18.

Ce serment que j’avais fait de pourchasser les sectateurs d’Allah n’était, selon Michele Spriano, que le fruit empoisonné de mon désir de vengeance.

Les infidèles m’avaient ravi Mathilde de Mons, disait-il, et je les poursuivrais de ma haine.

À l’entendre, je menais une guerre personnelle et non, comme je le prétendais, le combat de la sainte Église.

Le chrétien, répétait-il, devait s’en remettre au jugement de Dieu.


Spriano m’irritait.

Nous marchions côte à côte dans les ruelles d’Alger.

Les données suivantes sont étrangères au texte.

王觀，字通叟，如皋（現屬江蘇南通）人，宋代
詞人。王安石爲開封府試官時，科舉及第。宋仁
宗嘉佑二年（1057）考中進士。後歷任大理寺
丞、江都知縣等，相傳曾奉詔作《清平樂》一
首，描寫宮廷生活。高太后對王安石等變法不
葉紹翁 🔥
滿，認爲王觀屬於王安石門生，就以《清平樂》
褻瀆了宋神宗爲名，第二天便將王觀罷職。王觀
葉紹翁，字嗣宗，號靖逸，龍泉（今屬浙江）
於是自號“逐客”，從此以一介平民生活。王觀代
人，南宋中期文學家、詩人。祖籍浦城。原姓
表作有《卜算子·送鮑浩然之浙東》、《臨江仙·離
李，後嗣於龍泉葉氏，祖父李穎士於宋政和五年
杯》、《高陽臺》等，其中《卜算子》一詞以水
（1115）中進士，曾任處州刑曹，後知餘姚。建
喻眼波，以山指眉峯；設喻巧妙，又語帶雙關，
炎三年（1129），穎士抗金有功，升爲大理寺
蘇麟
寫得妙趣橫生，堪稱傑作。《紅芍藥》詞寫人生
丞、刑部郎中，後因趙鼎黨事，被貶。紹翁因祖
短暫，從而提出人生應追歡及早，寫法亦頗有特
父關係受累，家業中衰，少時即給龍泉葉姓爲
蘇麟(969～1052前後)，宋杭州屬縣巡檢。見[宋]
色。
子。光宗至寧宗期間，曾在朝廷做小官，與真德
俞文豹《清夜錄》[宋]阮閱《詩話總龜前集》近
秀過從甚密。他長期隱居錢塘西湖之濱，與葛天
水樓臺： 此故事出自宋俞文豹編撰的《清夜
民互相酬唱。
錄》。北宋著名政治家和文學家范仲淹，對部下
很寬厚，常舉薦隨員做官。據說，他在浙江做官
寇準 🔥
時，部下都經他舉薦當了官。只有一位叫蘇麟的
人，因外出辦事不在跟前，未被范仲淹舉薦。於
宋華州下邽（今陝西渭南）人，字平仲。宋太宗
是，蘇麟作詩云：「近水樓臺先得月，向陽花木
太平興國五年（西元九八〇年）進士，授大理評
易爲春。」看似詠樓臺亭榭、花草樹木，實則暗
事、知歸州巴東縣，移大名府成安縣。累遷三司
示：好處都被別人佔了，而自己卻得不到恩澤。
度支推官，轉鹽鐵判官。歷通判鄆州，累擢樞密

Depuis le départ de Dragut, le nouveau capitan-pacha, Aga Mansour, avait autorisé les captifs de rançon, à quitter librement le bagne quand ils le souhaitaient. Nous devions simplement rester à l’intérieur des remparts. Le châtiment serait impitoyable pour ceux qui tenteraient de fuir.


J’y pensais encore.

Mais Mansour nous avait annoncé la venue prochaine des moines rédempteurs, les pères Verdini et Juan Gil. Ils procéderaient au rachat de plusieurs d’entre nous. Il était sage de les attendre.

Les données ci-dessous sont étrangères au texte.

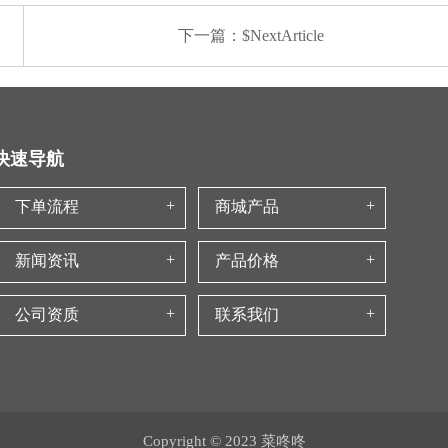
下一篇：$NextArticle
快速导航
下单流程
商城产品
新闻资讯
产品价格
公司资质
联系我们
Copyright © 2023 菜咚咚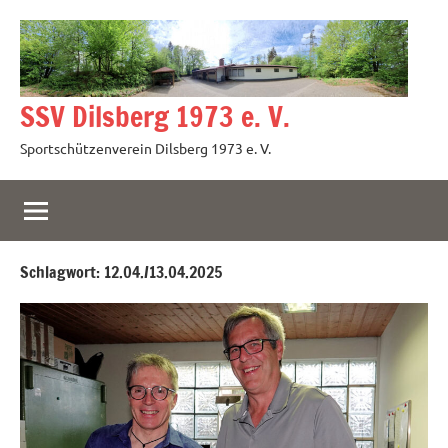
Zum
Inhalt
springen
SSV Dilsberg 1973 e. V.
Sportschützenverein Dilsberg 1973 e. V.
Schlagwort:
12.04./13.04.2025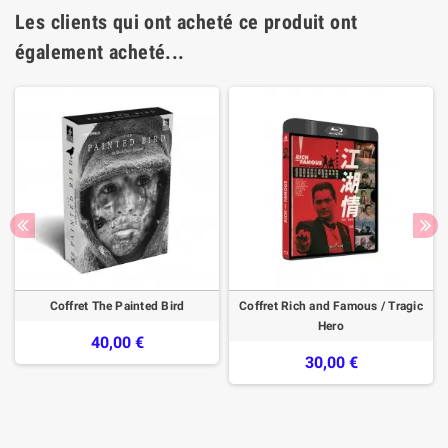
Les clients qui ont acheté ce produit ont
également acheté...
Coffret The Painted Bird
Coffret Rich and Famous / Tragic
Hero
40,00 €
30,00 €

Nous marchions donc en devisant, pour que les heures passent.

Nous nous asseyions sur l’une des jetées du port. Les esclaves noirs et les esclaves chrétiens du sultan y déchargeaient les navires.

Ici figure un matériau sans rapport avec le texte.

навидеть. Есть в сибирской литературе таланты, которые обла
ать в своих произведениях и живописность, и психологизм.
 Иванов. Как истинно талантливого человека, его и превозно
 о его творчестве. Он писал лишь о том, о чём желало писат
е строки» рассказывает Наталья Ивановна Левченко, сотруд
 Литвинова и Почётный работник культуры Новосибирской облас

Souvent, une galère accostait sous les vivats de la foule. Et je souffrais de voir tant de chrétiens enchaînés se rassembler sur le pont, être poussés sur le quai comme je l’avais été.


Je me tournais vers Spriano : pouvions-nous laisser faire cela ?

Je m’emportais, lui rappelais les supplices que Dragut-le-Cruel ordonnait. Cet homme était un serpent dont il fallait trancher la tête.

Et quel sort réserver à Cayban, ce Judas qui nous avait vendus à Dragut ? La mort ! J’étais prêt à la donner.

— Des hommes pourris, murmurait Spriano.

Mais il affirmait qu’ils auraient été tout aussi nuisibles s’ils avaient conservé leur foi. Que l’homme était une créature de Dieu, même s’il avait versé dans l’erreur. Que seuls ceux que le démon habitait, qui s’étaient mis au service du Mal, méritaient qu’on les châtiât. Dragut et Cayban étaient de ceux-là. Mais le capitan-pacha Aga Mansour, et même Mocenigo ou Ramoin, et aussi bien – il baissait la voix – Mathilde de Mons pouvaient être sauvés. Le Mal en eux n’avait pas étouffé le Bien.


J’écoutais Spriano mais je refusais de l’entendre.

Il était plus âgé que moi. Il avait vécu dans les comptoirs vénitiens des îles Ioniennes, hébergeant souvent dans sa maison des marchands turcs, discutant âprement avec eux du prix des épices ou de la soie.

— Hommes comme nous, disait-il.

Je lui rappelais le marché aux esclaves où déjà les chrétiens débarqués avaient dû monter sur l’estrade au milieu de la foule qui attendait, impatiente, qu’on vendît enfin les femmes captives.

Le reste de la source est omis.